▶ _EXERCISE DESCRIPTION_
Without including any pictures, give back all of the data exactly.

▶ _INFORMATION SUPPLIED_

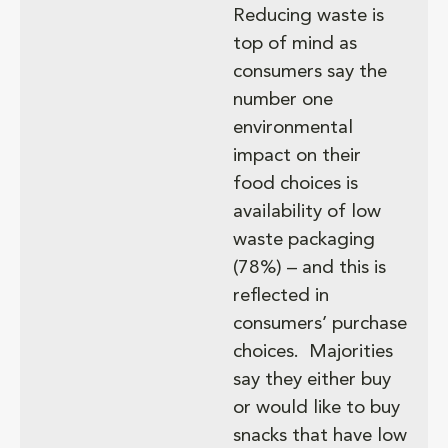
Reducing waste is
top of mind as
consumers say the
number one
environmental
impact on their
food choices is
availability of​ low
waste packaging
(78%) – and this is
reflected in
consumers’ purchase
choices. Majorities
say they either buy
or would like to buy
snacks that have low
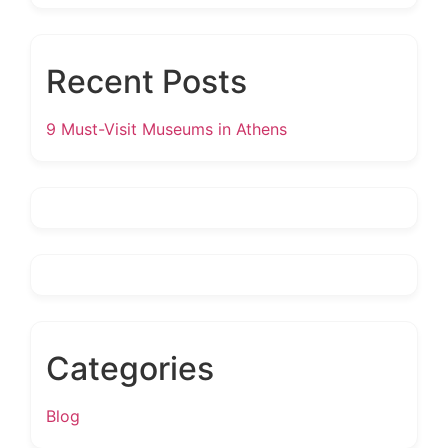
Recent Posts
9 Must-Visit Museums in Athens
Categories
Blog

▶ _EXERCISE OUTPUT_
Reducing waste is
top of mind as
consumers say the
number one
environmental
impact on their
food choices is
availability of​ low
waste packaging
(78%) – and this is
reflected in
consumers’ purchase
choices. Majorities
say they either buy
or would like to buy
snacks that have low
Recent Posts
9 Must-Visit Museums in Athens
Categories
Blog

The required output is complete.